W3C

SDSVoc bar camp: Versions and archives - how to annotate and query

01 Dec 2016

See also: IRC log

Attendees

Present
newton, AxelPolleres, jrvosse, Javier, Jacco, sebastian, BernadetteLoscio, DavidBrowning, WillemVanGemert
Regrets
Chair
AxelPolleres
Scribe
Javier

<AxelPolleres> to join type /join #sdsvoc_versioning

<AxelPolleres> 1) How to describe your change frequency and change characteristics

<AxelPolleres> E.g. order preserving, monotonicity, no change in the ontology but changes in the instances, etc.

<AxelPolleres> Are there specific vocabularies? Should we join forces to create one? Which are the potential needs?

<AxelPolleres> How to query data across time?

<AxelPolleres> Collect requirements/use cases

<AxelPolleres> How to efficiently store and archive public datasets, allowing users to ask complex cross-time queries? how can metadata make that easier?

<AxelPolleres> Jacco: use case annotating artworks, vocabulary is updated regularly, assumed to be only additions

<AxelPolleres> … but some risk for semantic changes.

<AxelPolleres> … problems with querying archived data over time.

problems with concept drift

<AxelPolleres> scribe: Javier

david: validity period in one dimension but also the authors and changes

<AxelPolleres> David: version means for us schema updates, not the ongoing data (changes are always happening there)

<AxelPolleres> … could be streams.

David: in streaming, transaction is fairly complete
... we treat versions as software releases

<AxelPolleres> … common in the finance, data market.

<AxelPolleres> … customers don’t want to look at transaction logs, but they want to search/lookup events.

david: you don't want to track all the transaction logs, but we would like to have a most common practice with DCAT

<AxelPolleres> Transaction log vs. “full snapshots"

david: we have different representations for different needs: full spanshots + Logs
... we have different representations for different needs: full snapshots + Logs
... It may change every minute, but it is published once per day

<AxelPolleres> “here you get ther realtime dataset and here you get the daily snapshot” might be different distributions of the same dataset.
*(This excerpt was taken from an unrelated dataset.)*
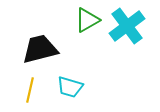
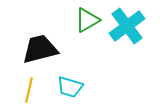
yellow line: moved 1 px left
<AxelPolleres> David: time dimension might be part of the data/snapshot or part of the metadata

<AxelPolleres> metadate needs either be able to say “this column in the data” contains the temporal validity of the data or to describe the temporal extent of the whole dataset/distribution/resource

<AxelPolleres> Willem: Eurostat overwrites, does not provide history.

<AxelPolleres> newton: do you have different URIs for versions?

<AxelPolleres> Willem: no, just overwritten at the same URI

<AxelPolleres> David: similar case, but it’d be actually quite valuable to look at the changes.

<AxelPolleres> … but if you can monitor, knowing the changerate, you could follow that.

<AxelPolleres> … archiving and finding value in the differences is a common case.

<AxelPolleres> … use case in the legal domain, precedent cases that have been overturned…. which past cases they affect.

<AxelPolleres> Willem: Eurostat updates daily

<AxelPolleres> Axel: so advertising the change frequency would be helpful to monitor.

Willem: for taxonomies, we collect the changes and generate a new release, e.g. each 3 months

taxonomies/vocabularies

<AxelPolleres> Axel: could it be that certain parts of thedatasets change at particular frequencies, e.g. thinking of statistical data, some may change daily, other annually, or other frequencies.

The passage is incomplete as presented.